──────── Data records

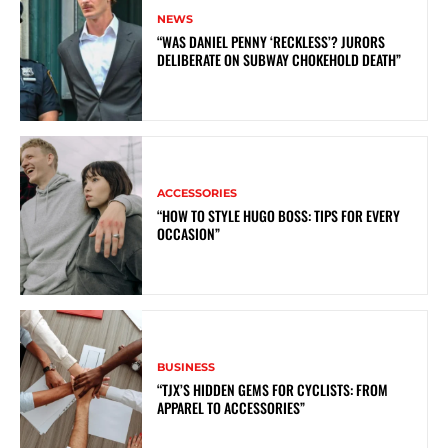
NEWS
“WAS DANIEL PENNY ‘RECKLESS’? JURORS
DELIBERATE ON SUBWAY CHOKEHOLD DEATH”
ACCESSORIES
“HOW TO STYLE HUGO BOSS: TIPS FOR EVERY
OCCASION”
BUSINESS
“TJX’S HIDDEN GEMS FOR CYCLISTS: FROM
APPAREL TO ACCESSORIES”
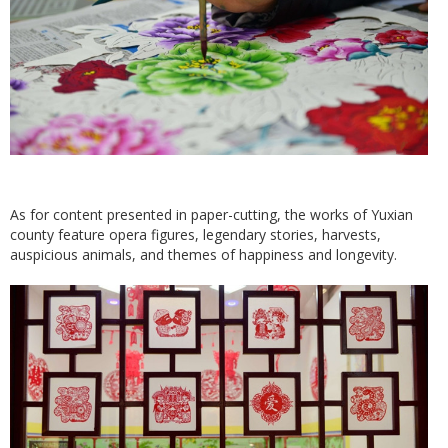
As for content presented in paper-cutting, the works of Yuxian
county feature opera figures, legendary stories, harvests,
auspicious animals, and themes of happiness and longevity.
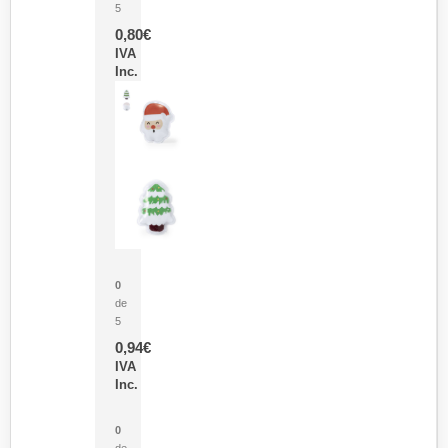
5
0,80
€
IVA
Inc.
Parche Calor Cepex
0
de
5
0,94
€
IVA
Inc.
Cubo Medidor Lunux
0
de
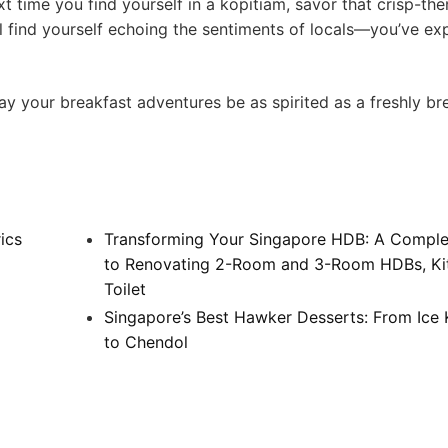
 ‍time you find⁢ yourself in a kopitiam, savor that crisp-the
u’ll‌ find yourself ‌echoing the sentiments ⁢of locals—you’ve e
our⁣ breakfast adventures⁣ be as ​spirited as a freshly b
ics
Transforming Your Singapore HDB: A Comple
to Renovating 2-Room and 3-Room HDBs, Ki
Toilet
Singapore’s Best Hawker Desserts: From Ice
to Chendol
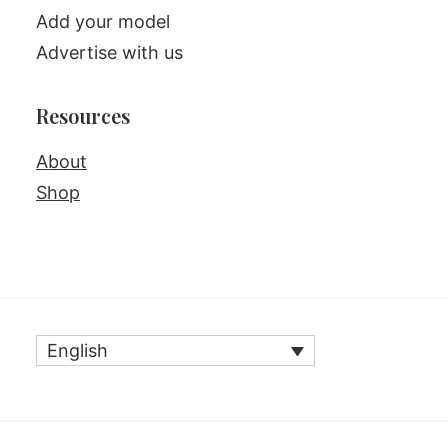
Add your model
Advertise with us
Resources
About
Shop
English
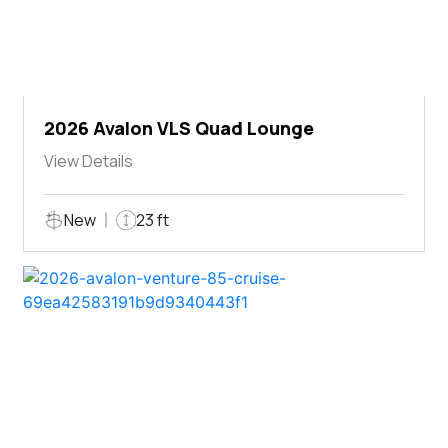
2026 Avalon VLS Quad Lounge
View Details
New
23 ft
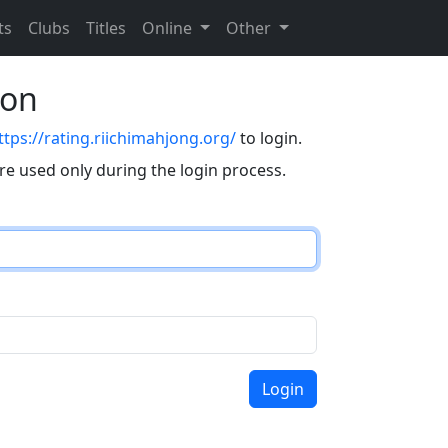
ts
Clubs
Titles
Online
Other
eon
ttps://rating.riichimahjong.org/
to login.
are used only during the login process.
Login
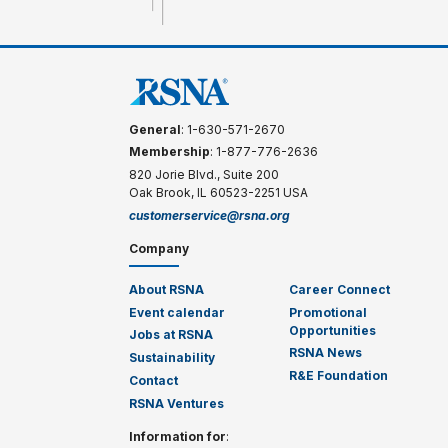
General
: 1-630-571-2670
Membership
: 1-877-776-2636
820 Jorie Blvd., Suite 200
Oak Brook, IL 60523-2251 USA
customerservice@rsna.org
Company
About RSNA
Career Connect
Event calendar
Promotional
Opportunities
Jobs at RSNA
RSNA News
Sustainability
R&E Foundation
Contact
RSNA Ventures
Information for
:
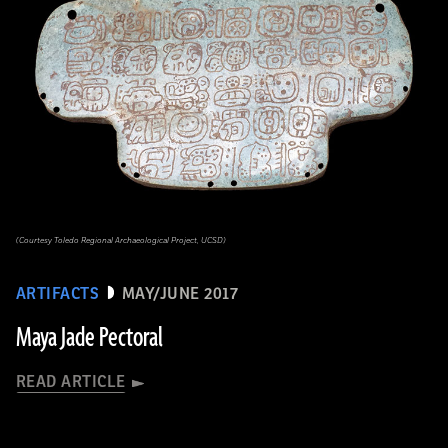
(Courtesy Toledo Regional Archaeological Project, UCSD)
ARTIFACTS
MAY/JUNE 2017
Maya Jade Pectoral
READ ARTICLE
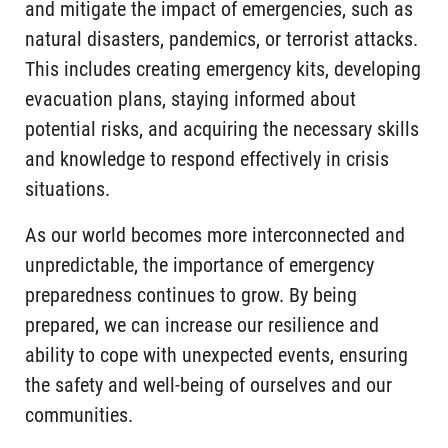
and mitigate the impact of emergencies, such as
natural disasters, pandemics, or terrorist attacks.
This includes creating emergency kits, developing
evacuation plans, staying informed about
potential risks, and acquiring the necessary skills
and knowledge to respond effectively in crisis
situations.
As our world becomes more interconnected and
unpredictable, the importance of emergency
preparedness continues to grow. By being
prepared, we can increase our resilience and
ability to cope with unexpected events, ensuring
the safety and well-being of ourselves and our
communities.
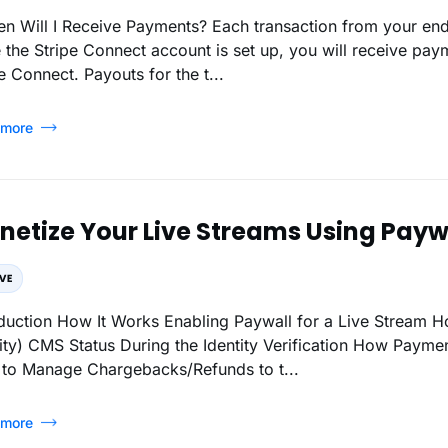
 the Stripe Connect account is set up, you will receive pa
e Connect. Payouts for the t...
 more
etize Your Live Streams Using Paywa
l for a Live Stream How to Enable Paywall Live Mode (Verify Your
ayment is Processed (from end-users to admin)
to Manage Chargebacks/Refunds to t...
 more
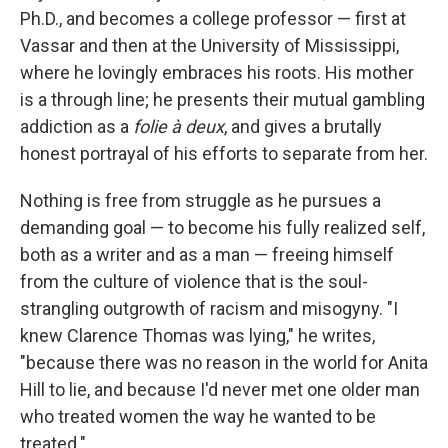
Ph.D., and becomes a college professor — first at
Vassar and then at the University of Mississippi,
where he lovingly embraces his roots. His mother
is a through line; he presents their mutual gambling
addiction as a
folie à deux
, and gives a brutally
honest portrayal of his efforts to separate from her.
Nothing is free from struggle as he pursues a
demanding goal — to become his fully realized self,
both as a writer and as a man — freeing himself
from the culture of violence that is the soul-
strangling outgrowth of racism and misogyny. "I
knew Clarence Thomas was lying," he writes,
"because there was no reason in the world for Anita
Hill to lie, and because I'd never met one older man
who treated women the way he wanted to be
treated."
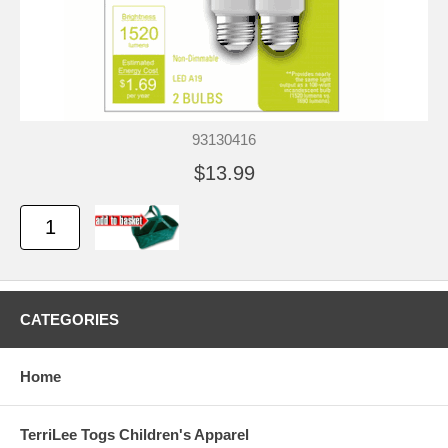
93130416
$13.99
CATEGORIES
Home
TerriLee Togs Children's Apparel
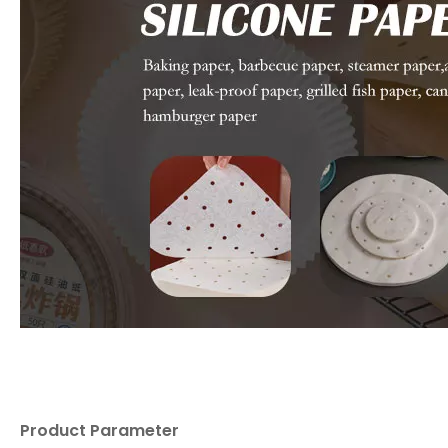
Product Parameter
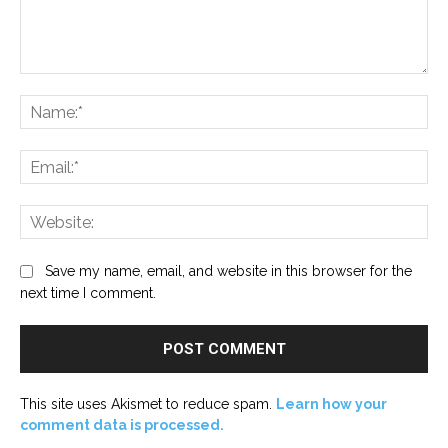
Comment:
Na
Ema
Web
Save my name, email, and website in this browser for the
next time I comment.
This site uses Akismet to reduce spam.
Learn how your
comment data is processed.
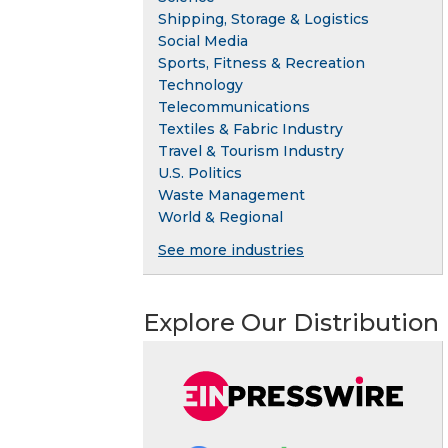
Shipping, Storage & Logistics
Social Media
Sports, Fitness & Recreation
Technology
Telecommunications
Textiles & Fabric Industry
Travel & Tourism Industry
U.S. Politics
Waste Management
World & Regional
See more industries
Explore Our Distribution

────────────────

**Task to carry out:** Every line above in the stretch from the one with "Singapore’s Best Hawker Desserts: From Ice" through the one with "communities." is to be transcribed exactly, ends included. No picture is copied.

**Output of the task:**
Singapore’s Best Hawker Desserts: From Ice
to Chendol
Add your model
Advertise with us
Resources
About
Shop
English
2026 Avalon VLS Quad Lounge
View Details
New
23 ft
ts
Clubs
Titles
Online
Other
eon
ttps://rating.riichimahjong.org/
to login.
are used only during the login process.
Login
General
: 1-630-571-2670
Membership
: 1-877-776-2636
820 Jorie Blvd., Suite 200
Oak Brook, IL 60523-2251 USA
customerservice@rsna.org
Company
About RSNA
Career Connect
Event calendar
Promotional
Opportunities
Jobs at RSNA
RSNA News
Sustainability
R&E Foundation
Contact
RSNA Ventures
Information for
:
(Courtesy Toledo Regional Archaeological Project, UCSD)
ARTIFACTS
MAY/JUNE 2017
Maya Jade Pectoral
READ ARTICLE
and mitigate the impact of emergencies, such as
natural disasters, pandemics, or terrorist attacks.
This includes creating emergency kits, developing
evacuation plans, staying informed about
potential risks, and acquiring the necessary skills
and knowledge to respond effectively in crisis
situations.
As our world becomes more interconnected and
unpredictable, the importance of emergency
preparedness continues to grow. By being
prepared, we can increase our resilience and
ability to cope with unexpected events, ensuring
the safety and well-being of ourselves and our
communities.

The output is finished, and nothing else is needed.